Astonishing Rescue off Coast of Maui; Story of Survival Against Odds on Wing of Airplane in Open Ocean
Copilot Perished; Pilot Starving, Sunburnt, and Dehydrated but Otherwise in Good Health
(When Irene read that last part, she had to wonder whether the copy editor at the Los Angeles Times was a man of irony or had simply lost his head.) Anyway, you heard about nothing else for weeks afterward, the interviews and the celebratory dinners; the Sunday prayers of thanksgiving in churches around the country; President Coolidge’s radio address hailing the whole affair as an inspiring example of the very best of American manhood; Mr. Mallory’s arrival back in San Francisco by commercial steamer, aboard which the occupant of the best first-class suite had gallantly insisted on switching accommodation with the hero of the day; the parades in San Francisco and then in Los Angeles.

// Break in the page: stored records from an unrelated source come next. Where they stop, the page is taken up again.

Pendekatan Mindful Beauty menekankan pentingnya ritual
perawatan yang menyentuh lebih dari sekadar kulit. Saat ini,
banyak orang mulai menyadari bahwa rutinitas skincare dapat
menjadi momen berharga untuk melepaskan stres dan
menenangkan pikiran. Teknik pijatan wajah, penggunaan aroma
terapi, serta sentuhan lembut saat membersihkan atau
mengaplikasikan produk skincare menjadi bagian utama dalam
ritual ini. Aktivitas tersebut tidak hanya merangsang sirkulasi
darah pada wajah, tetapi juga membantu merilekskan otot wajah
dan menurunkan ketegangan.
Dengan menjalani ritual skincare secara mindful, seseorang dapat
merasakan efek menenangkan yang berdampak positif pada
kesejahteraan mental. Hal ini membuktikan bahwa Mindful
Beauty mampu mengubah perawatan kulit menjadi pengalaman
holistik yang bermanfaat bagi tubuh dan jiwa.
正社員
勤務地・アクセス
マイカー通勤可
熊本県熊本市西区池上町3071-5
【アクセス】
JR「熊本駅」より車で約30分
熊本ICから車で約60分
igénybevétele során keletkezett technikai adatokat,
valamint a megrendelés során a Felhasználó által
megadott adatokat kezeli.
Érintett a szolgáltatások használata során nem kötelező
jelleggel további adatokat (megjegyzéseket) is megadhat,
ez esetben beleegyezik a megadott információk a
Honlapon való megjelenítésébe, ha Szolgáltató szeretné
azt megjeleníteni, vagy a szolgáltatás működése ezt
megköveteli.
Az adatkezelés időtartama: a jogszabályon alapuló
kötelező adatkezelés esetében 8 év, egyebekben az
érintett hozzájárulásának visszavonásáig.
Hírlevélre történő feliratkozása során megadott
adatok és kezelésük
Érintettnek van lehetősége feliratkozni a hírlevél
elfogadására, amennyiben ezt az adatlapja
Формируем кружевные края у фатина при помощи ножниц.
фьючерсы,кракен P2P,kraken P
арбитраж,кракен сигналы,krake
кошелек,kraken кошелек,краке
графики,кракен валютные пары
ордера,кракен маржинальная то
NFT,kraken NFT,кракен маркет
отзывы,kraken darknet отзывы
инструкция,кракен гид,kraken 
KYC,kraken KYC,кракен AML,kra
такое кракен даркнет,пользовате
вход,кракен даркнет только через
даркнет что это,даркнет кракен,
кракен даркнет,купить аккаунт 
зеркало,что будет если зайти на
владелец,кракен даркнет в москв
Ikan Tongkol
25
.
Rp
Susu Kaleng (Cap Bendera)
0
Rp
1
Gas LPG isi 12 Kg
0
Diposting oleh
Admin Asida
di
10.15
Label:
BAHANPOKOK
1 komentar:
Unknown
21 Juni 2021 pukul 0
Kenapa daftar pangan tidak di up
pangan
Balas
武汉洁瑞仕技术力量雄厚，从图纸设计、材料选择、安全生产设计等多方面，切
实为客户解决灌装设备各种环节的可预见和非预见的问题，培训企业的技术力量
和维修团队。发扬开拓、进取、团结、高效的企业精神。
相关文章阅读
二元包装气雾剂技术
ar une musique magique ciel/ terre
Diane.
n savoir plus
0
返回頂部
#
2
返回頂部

Then August died into September, and the ballyhoo faded into nothing as it always did, and the American man went back to his work and his home and waited for the next thrill to smack him upside the head, from the ball field or the mountaintop or the clear blue sky.
Now Irene wound around the curves of Laurel Canyon in Sam Mallory’s speedy yellow Nash, approaching the crest of the ridge where the horizon was nothing but sky. She traced the arms and the delicate paws of Mr. Mallory’s newfound kitten with her finger and fastened on two details about the 1927 Dole Derby that she hadn’t troubled to notice much before.
The first was the Miss Doran, and how nobody seemed to have found any trace of her or her pilots, at least that Irene could remember. They were just forgotten in the ballyhoo.
The second was Mrs. Sam Mallory, who had made such brave, beautiful speeches during the whole ordeal about her love for her husband and her faith that he would return home safely to his wife and little daughter.
On Irene’s lap, the kitten stirred, raised its head, stretched its paw, went back to sleep. Irene realized she was holding her breath. They turned the last corner and the valley tumbled into view, Burbank and the hills behind it, and the ocean to the left, all of it bathed in the clear, pale, fragile light of early morning. Irene exhaled at last. They cruised down the hill through the draft, and Irene thought she would always remember this moment, this sensation of speed and freedom.
“It’s like flying,” she shouted.
Mr. Mallory laughed and changed gears. “Not even close.”
The airfield sat on the corner of Lankershim Boulevard and Vanowen, and stretched into a grassy infinity. Mr. Mallory turned the Nash down a gravel driveway toward a cluster of large white sheds. The one at the end of the drive bore the name rofrano in black letters.
“What’s Rofrano?” asked Irene.
“Fellow who runs the place.” Mr. Mallory parked the car in the rhombus of shade cast by one of the buildings. “Moved here from New York in ’22 and bought the land up to fly his own planes. Then all his old Army Air Service pals came out and asked if they could fly there too. Pretty soon he had a business going.”
Mr. Mallory yanked open the door and stepped onto the grass. The noise woke the kitten. Limb by limb it uncurled in Irene’s lap, yawned, and dug its claws into her leg like tiny pins, kneading and kneading. She detached it with one hand and reached for the door handle and leapt free—insofar as you could leap in a lean skirt of navy blue poplin, cut a few inches longer than what was then considered fashionable—and nearly crashed into Mr. Mallory, who had come around to open the door for her. Sorry, she said, just as Mr. Mallory said sorry too. He laughed and reached for Sandy. “Let me take that cat off your hands, hmm? Then we’ll go find you a spark plug.”
Together they walked toward the row of sheds that turned out—when you got close enough to appreciate their size—to be airplane hangars. Already a few men milled about, reeking of cigarettes and engine oil and energy. Mr. Mallory raised his hand and said hello. The other hand maneuvered Sandy, who was climbing his shirt to knead the skin at the base of his throat. Together they reached the easternmost hangar and the biplane poised beside it, catching the morning sun in a burst of white. Irene stopped. She had never stood so close to an airplane; it was like a mythic beast to her. She stared at the wing, which was larger than she expected and also more frail.